# FS: Brand New Hobie Pro Angler



## [email protected] (Mar 20, 2008)

You pick the color. $2100. Won in a tournament and I already have one.

If you are interested plese email me at [email protected]

Here is a pic I got kayaking in the Everglades a few weeks ago so you didnt waste your time looking...


----------



## bbarton13 (May 4, 2009)

thats a steal, congrats on the win


----------



## joebuck (Oct 1, 2007)

That is an AWESOME picture.


----------



## fishn4fun (May 11, 2008)

Amazing pic!! good deal on the boat.


----------



## Tugboat (Mar 24, 2011)

Outstanding pic!!


----------



## Billcollector (Oct 16, 2009)

Is it the one you won in the IFA tournament this past weekend in Orange Beach?


----------



## [email protected] (Mar 20, 2008)

Billcollector said:


> Is it the one you won in the IFA tournament this past weekend in Orange Beach?


 
Yes sir.


----------



## pompanopete (Aug 5, 2009)

Really awesome picture....and congrats..


----------



## Lucky Pink Bucket (Jun 24, 2010)

Chris,
Congrats. You coming back up to Destin this spring to catch some Cobia?

Will knight


----------



## [email protected] (Mar 20, 2008)

Lucky Pink Bucket said:


> Chris,
> Congrats. You coming back up to Destin this spring to catch some Cobia?
> 
> Will knight


Hey Will. Ill be up there for most likely 9 days trying to get a big one on fly!


----------



## [email protected] (Mar 20, 2008)

I will throw in $30 for any referral that results in the kayak getting sold before 10/25/11.

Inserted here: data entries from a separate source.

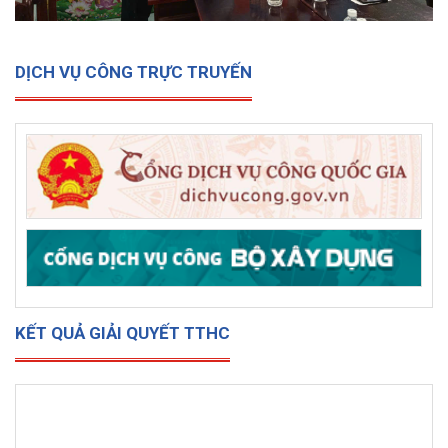
DỊCH VỤ CÔNG TRỰC TRUYẾN
KẾT QUẢ GIẢI QUYẾT TTHC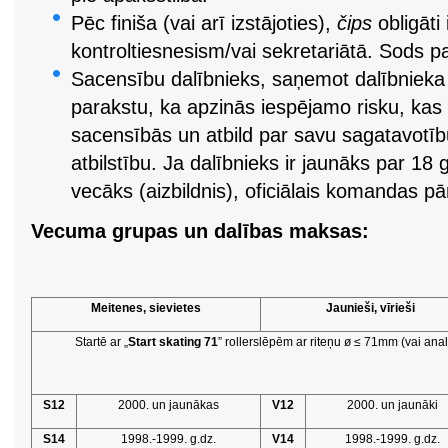
Pēc finiša (vai arī izstājoties),
čips
obligāti 
kontroltiesnesism/vai sekretariātā. Sods p
Sacensību dalībnieks, saņemot dalībnieka
parakstu, ka apzinās iespējamo risku, kas 
sacensībās un atbild par savu sagatavotīb
atbilstību. Ja dalībnieks ir jaunāks par 1
vecāks (aizbildnis), oficiālais komandas pā
Vecuma grupas un dalības maksas:
Meitenes, sievietes
Jaunieši, vīrieši
Startē ar „
Start skating 71
” rollerslēpēm ar riteņu ø ≤ 71mm (vai ana
S12
2000. un jaunākas
V12
2000. un jaunāki
S14
1998.-1999. g.dz.
V14
1998.-1999. g.dz.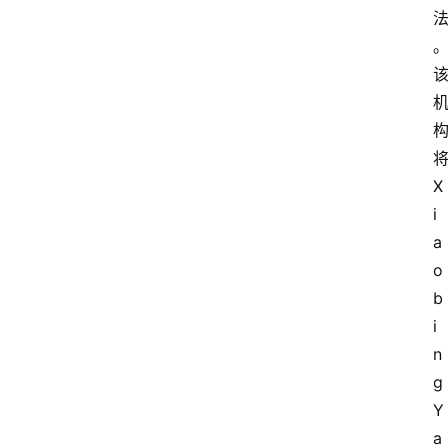
X
i
a
o
b
i
n
g 
Y
a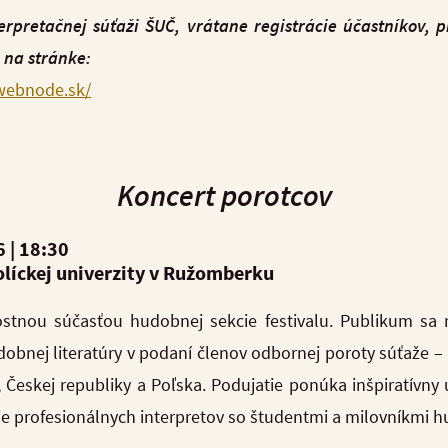
erpretačnej súťaži ŠUČ, vrátane registrácie účastníkov,
 na stránke:
webnode.sk/
Koncert porotcov
 | 18
:30
líckej univerzity v Ružomberku
ostnou súčasťou hudobnej sekcie festivalu. Publikum sa m
udobnej literatúry v podaní členov odbornej poroty súťaž
Českej republiky a Poľska. Podujatie ponúka inšpiratívny
tie profesionálnych interpretov so študentmi a milovníkmi h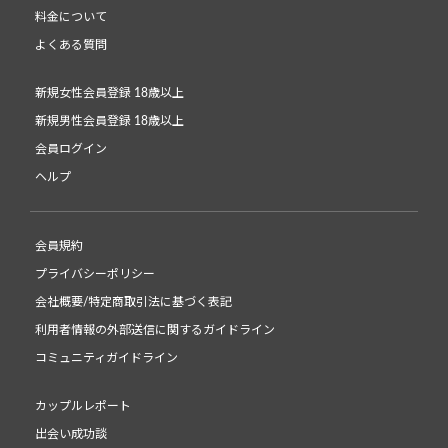
料金について
よくある質問
新規女性会員登録 18歳以上
新規男性会員登録 18歳以上
会員ログイン
ヘルプ
会員規約
プライバシーポリシー
会社概要/特定商取引法に基づく表記
利用者情報の外部送信に関するガイドライン
コミュニティガイドライン
カップルレポート
出会い成功談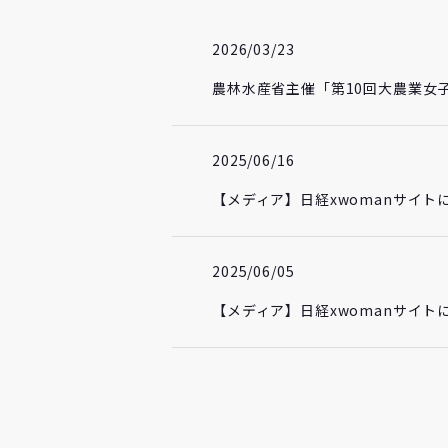
2026/03/23
農林水産省主催「第10回大農業女
2025/06/16
【メディア】日経xwomanサイト
2025/06/05
【メディア】日経xwomanサイト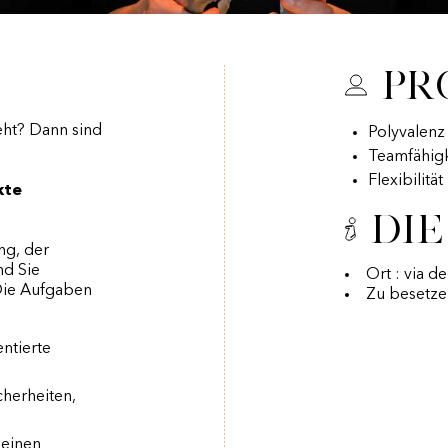
Pr
eht? Dann sind
Polyvalenz
Teamfähigk
Flexibilitä
kte
Die
ng, der
nd Sie
Ort : via d
Die Aufgaben
Zu besetze
ntierte
cherheiten,
 einen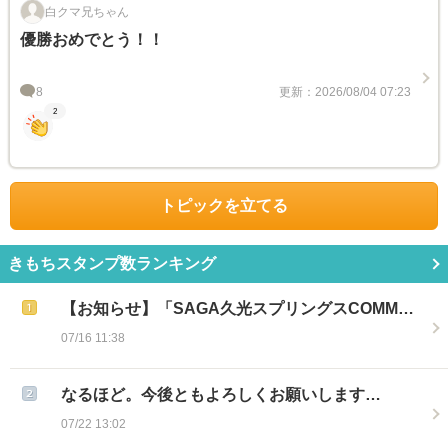
白クマ兄ちゃん
優勝おめでとう！！
8
更新：2026/08/04 07:23
2
トピックを立てる
きもちスタンプ数ランキング
【お知らせ】「SAGA久光スプリングスCOMM…
07/16 11:38
なるほど。今後ともよろしくお願いします…
07/22 13:02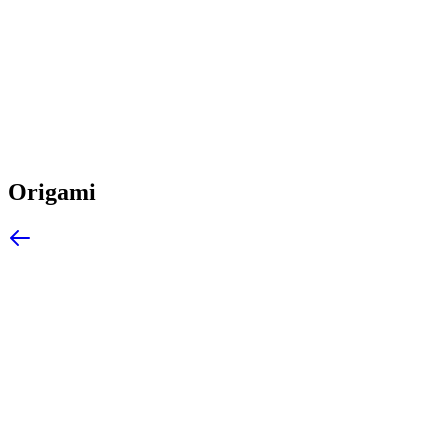
Origami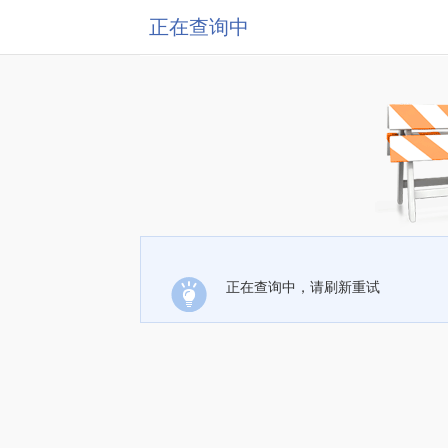
正在查询中
正在查询中，请刷新重试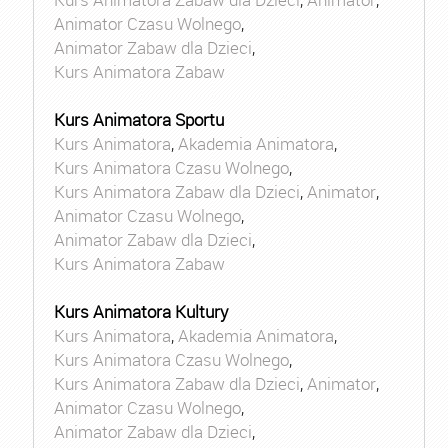
Animator Czasu Wolnego
,
Animator Zabaw dla Dzieci
,
Kurs Animatora Zabaw
Kurs Animatora Sportu
Kurs Animatora
,
Akademia Animatora
,
Kurs Animatora Czasu Wolnego
,
Kurs Animatora Zabaw dla Dzieci
,
Animator
,
Animator Czasu Wolnego
,
Animator Zabaw dla Dzieci
,
Kurs Animatora Zabaw
Kurs Animatora Kultury
Kurs Animatora
,
Akademia Animatora
,
Kurs Animatora Czasu Wolnego
,
Kurs Animatora Zabaw dla Dzieci
,
Animator
,
Animator Czasu Wolnego
,
Animator Zabaw dla Dzieci
,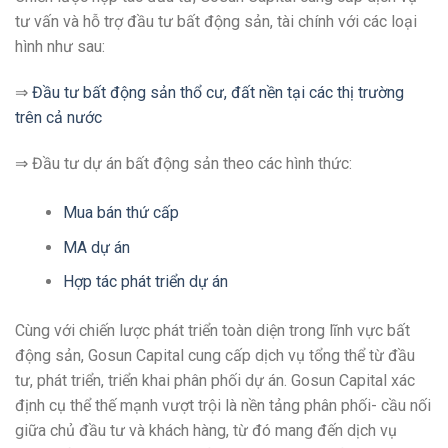
tư vấn và hỗ trợ đầu tư bất động sản, tài chính với các loại
hình như sau:
⇒
Đầu tư bất động sản thổ cư, đất nền tại các thị trường
trên cả nước
⇒ Đầu tư dự án bất động sản theo các hình thức:
Mua bán thứ cấp
MA dự án
Hợp tác phát triển dự án
Cùng với chiến lược phát triển toàn diện trong lĩnh vực bất
động sản, Gosun Capital cung cấp dịch vụ tổng thể từ đầu
tư, phát triển, triển khai phân phối dự án. Gosun Capital xác
định cụ thể thế mạnh vượt trội là nền tảng phân phối- cầu nối
giữa chủ đầu tư và khách hàng, từ đó mang đến dịch vụ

Another photo for your time...


----------



## Brandonshobie (Aug 10, 2009)

[email protected] said:


> I will throw in $30 for any referral that results in the kayak getting sold before 10/25/11.


Will you give me $60? J/K man


----------



## oxbeast1210 (Jun 21, 2010)

Is there a warranty still or is that gone since it was won? my wife really liked Bbartons I just don't know how we would transport it


----------



## [email protected] (Mar 20, 2008)

oxbeast1210 said:


> Is there a warranty still or is that gone since it was won? my wife really liked Bbartons I just don't know how we would transport it


It has not been ordered yet. I have a certificate for one. Still waiting for the buyer to choose which color they want. There will be a warranty.


----------



## Night Wing (May 16, 2011)

Best action photo of a tarpon I've ever seen. Thanks for posting it.


----------



## Pi Lvr83 (Oct 6, 2011)

Congrats on the win. Sent you an email.


----------



## need2fish (Oct 2, 2007)

Awesome pic Tex - you continue to amaze. 
Good luck on the sale


----------



## Pi Lvr83 (Oct 6, 2011)

I am very interested. I will send you an offer in a seperate email.


----------



## [email protected] (Mar 20, 2008)

I have received emails and pms with several people interested in buying the kayak. There is no need to make offers or anything like that. The first person to put $2100 in my paypal account will be getting the kayak. I am in Miami but the kayak is fairly certain to be delivered to Sunjammers Watersports in PCB. It will have a warranty and all the standard equipment such as pedals seat paddle and that type stuff. 

Thanks again,

Paypal account is [email protected]


----------



## [email protected] (Mar 20, 2008)

Sold.

Pending payment


----------



## BlueH20Fisher (Mar 20, 2008)

That was quick! You can sell mine from now on!


----------



## oxbeast1210 (Jun 21, 2010)

Did you get paid?


----------



## Caddy Yakker (May 21, 2011)

oxbeast1210 said:


> Did you get paid?


Yeah I got it, well I'm waiting for it to be delivered:thumbup:


----------



## oxbeast1210 (Jun 21, 2010)

Awasome good deal let me know how you like it I think that's what my next one will be
thanks


----------